Muniruzzaman also said the humanitarian effort cannot be for an indefinite period, and the repatriation "needs to be done quickly".
A week ago, the two governments had signed a deal to coordinate over repatriating Rohingya refugees. But only time will tell whether the deal will work out.
Ties between Myanmar and Bangladesh, who share a 270-kilometre border, have been strained ever since the latest influx of migrants began in August this year.
But despite the tension in bilateral ties, Muniruzzaman said that Bangladesh has been showing a lot of diplomatic maturity to resolve the crisis.
Nevertheless, the refugee crisis will impact the future of the BCIM (Bangladesh-China-India-Myanmar) economic corridor project. The 2,800-kilometre corridor will connect Kunming and Kolkata while passing through Mandalay in Myanmar and Dhaka in Bangladesh.

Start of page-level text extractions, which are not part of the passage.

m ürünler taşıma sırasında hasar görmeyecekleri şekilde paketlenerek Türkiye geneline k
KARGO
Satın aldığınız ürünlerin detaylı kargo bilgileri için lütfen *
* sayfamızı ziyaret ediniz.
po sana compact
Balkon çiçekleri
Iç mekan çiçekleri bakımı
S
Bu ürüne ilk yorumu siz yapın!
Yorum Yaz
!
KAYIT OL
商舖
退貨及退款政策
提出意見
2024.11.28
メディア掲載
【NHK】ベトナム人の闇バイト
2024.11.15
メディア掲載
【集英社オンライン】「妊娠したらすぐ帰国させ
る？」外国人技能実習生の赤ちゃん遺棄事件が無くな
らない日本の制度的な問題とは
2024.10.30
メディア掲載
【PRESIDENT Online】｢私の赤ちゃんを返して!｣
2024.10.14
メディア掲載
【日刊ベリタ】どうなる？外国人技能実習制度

"There will be a short-term impact on the multilateral project. But I hope that in the long-run, economic ties between the two countries as well as the implementation of the economic corridor will be on track," the BIPSS president said.

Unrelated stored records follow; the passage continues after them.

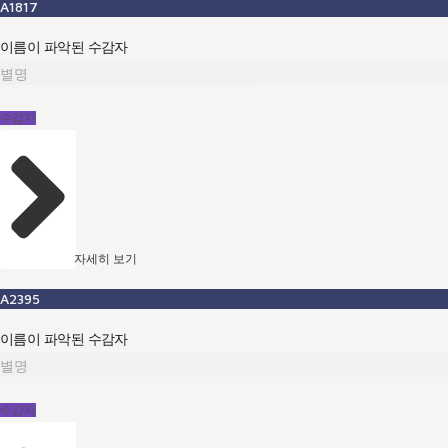
A1817
이름이 파악된 수감자
별명
수감자
자세히 보기
A2395
이름이 파악된 수감자
별명
수감자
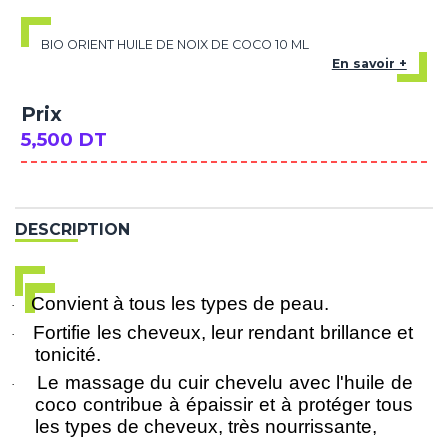
BIO ORIENT HUILE DE NOIX DE COCO 10 ML
En savoir +
Prix
5,500 DT
DESCRIPTION
Convient à tous les types de peau.
·
Fortifie les cheveux, leur rendant brillance et
·
tonicité.
Le massage du cuir chevelu avec l'huile de
·
coco contribue à épaissir et à protéger tous
les types de cheveux, très nourrissante,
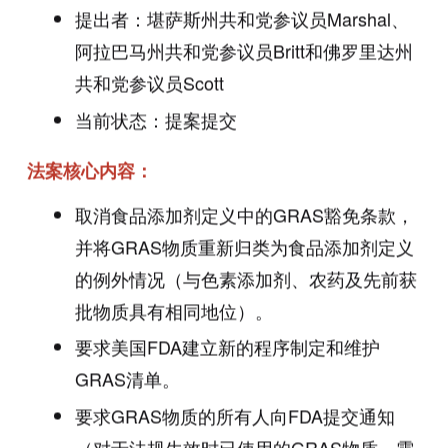
提出者：堪萨斯州共和党参议员Marshal、
阿拉巴马州共和党参议员Britt和佛罗里达州
共和党参议员Scott
当前状态：提案提交
法案核心内容：
取消食品添加剂定义中的GRAS豁免条款，
并将GRAS物质重新归类为食品添加剂定义
的例外情况（与色素添加剂、农药及先前获
批物质具有相同地位）。
要求美国FDA建立新的程序制定和维护
GRAS清单。
要求GRAS物质的所有人向FDA提交通知
（对于法规生效时已使用的GRAS物质，需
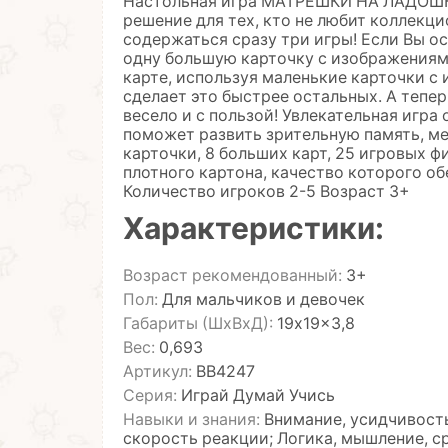
Настольная игра МАТРЁШКИ НА ЛАДОШКЕ 
решение для тех, кто не любит коллекци
содержаться сразу три игры! Если Вы о
одну большую карточку с изображениям
карте, используя маленькие карточки с
сделает это быстрее остальных. А тепе
весело и с пользой! Увлекательная игра
поможет развить зрительную память, ме
карточки, 8 больших карт, 25 игровых 
плотного картона, качество которого о
Количество игроков 2-5 Возраст 3+
Характеристики:
Возраст рекомендованный:
3+
Пол:
Для мальчиков и девочек
Габариты (ШхВхД):
19x19x3,8
Вес:
0,693
Артикул:
ВВ4247
Серия:
Играй Думай Учись
Навыки и знания:
Внимание, усидчивость
скорость реакции; Логика, мышление, ср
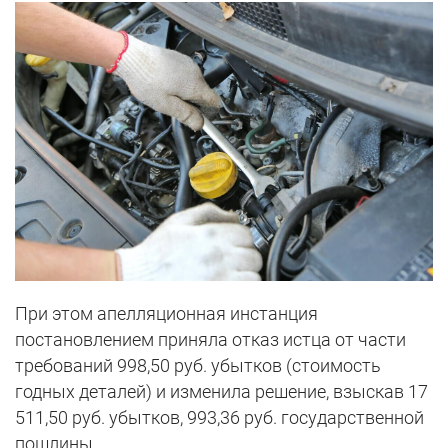
При этом апелляционная инстанция
постановлением приняла отказ истца от части
требований 998,50 руб. убытков (стоимость
годных деталей) и изменила решение, взыскав 17
511,50 руб. убытков, 993,36 руб. государственной
пошлины.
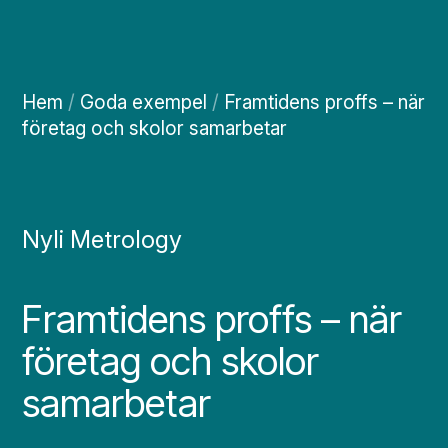
Hem
/
Goda exempel
/
Framtidens proffs – när
företag och skolor samarbetar
Nyli Metrology
Framtidens proffs – när
företag och skolor
samarbetar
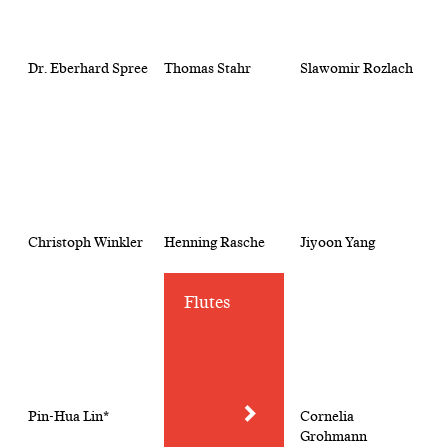
Dr. Eberhard Spree
Thomas Stahr
Slawomir Rozlach
Christoph Winkler
Henning Rasche
Jiyoon Yang
Flutes
Pin-Hua Lin*
Cornelia
Grohmann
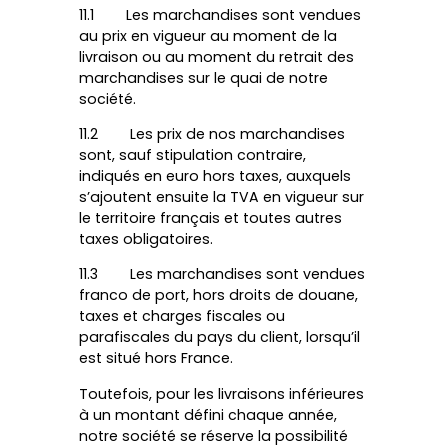
11.1 Les marchandises sont vendues
au prix en vigueur au moment de la
livraison ou au moment du retrait des
marchandises sur le quai de notre
société.
11.2 Les prix de nos marchandises
sont, sauf stipulation contraire,
indiqués en euro hors taxes, auxquels
s’ajoutent ensuite la TVA en vigueur sur
le territoire français et toutes autres
taxes obligatoires.
11.3 Les marchandises sont vendues
franco de port, hors droits de douane,
taxes et charges fiscales ou
parafiscales du pays du client, lorsqu’il
est situé hors France.
Toutefois, pour les livraisons inférieures
à un montant défini chaque année,
notre société se réserve la possibilité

The Indian government had called Rohingya refugees a "security threat", but Muniruzzaman said it's purely an "internal perception" in India, and that New Delhi has been providing humanitarian assistance to Dhaka for resolving the crisis. "It is purely an internal perception in India. I don't think it puts any additional refugee burden on us," he said, when asked how India's anti-Rohingya stance impacts Bangladesh.
India-Bangladesh ties: The way ahead
Bangladesh is a vital cog for both India and China, both of whom have big geopolitical aspirations of being among the region's economic superpowers. Both countries have pursued foreign policy goals while keeping Bangladesh in mind.

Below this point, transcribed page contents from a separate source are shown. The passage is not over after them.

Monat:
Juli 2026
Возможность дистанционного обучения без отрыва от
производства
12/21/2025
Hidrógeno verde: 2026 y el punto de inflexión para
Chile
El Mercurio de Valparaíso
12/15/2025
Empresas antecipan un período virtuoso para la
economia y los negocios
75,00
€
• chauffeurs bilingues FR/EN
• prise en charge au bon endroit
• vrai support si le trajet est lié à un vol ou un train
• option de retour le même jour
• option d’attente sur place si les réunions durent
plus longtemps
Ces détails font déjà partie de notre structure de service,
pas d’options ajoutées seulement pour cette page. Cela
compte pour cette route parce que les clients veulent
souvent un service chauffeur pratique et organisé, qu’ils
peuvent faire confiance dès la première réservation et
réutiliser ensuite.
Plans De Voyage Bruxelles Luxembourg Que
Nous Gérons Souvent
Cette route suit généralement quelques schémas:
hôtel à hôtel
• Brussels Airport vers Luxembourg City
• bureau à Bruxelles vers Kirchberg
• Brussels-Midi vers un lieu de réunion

Muniruzzaman denied that India's ties with Bangladesh will be impacted by the China-backed OBOR project, saying, "OBOR will certainly help boost ties between China and Bangladesh. But I do not think this will negatively impact our deep-rooted ties with India, with whom we are bound through history and civilisation."
Welcoming Sushma Swaraj's statement that all "irritants" in bilateral ties will be addressed at the earliest, the BIPSS president said that all outstanding issues, including the Teesta water agreement, can be resolved in a friendly and amicable manner. "We were able to resolve bigger issues like the land and maritime boundary disputes. So, I have great faith, since the Indian foreign minister also said 'irritants' can be solved," he said.
Stating that New Delhi and Dhaka now share an "excellent relationship", Muniruzzaman, who was on a week-long tour of India, added, "Under Narendra Modi, there has been a tremendous boost in our relationship. We have also resolved many long-standing issues in these three years."
Muniruzzaman believed the security cooperation between the two countries is a "shining example" to the world. "We share excellent ties in counter-terrorism coordination, intelligence sharing and using best practices in the security arena," he said.
Claiming that there is "great scope" for deeper economic ties between the two countries, Muniruzzaman said that bilateral trade volumes can potentially rise in the coming years owing to a common border and a good amount of connectivity between the two. "I believe we can have cooperation in the energy sector due to the common geography that we share. I see there has been some beginning in the sector, but it's still at a nascent stage," he added.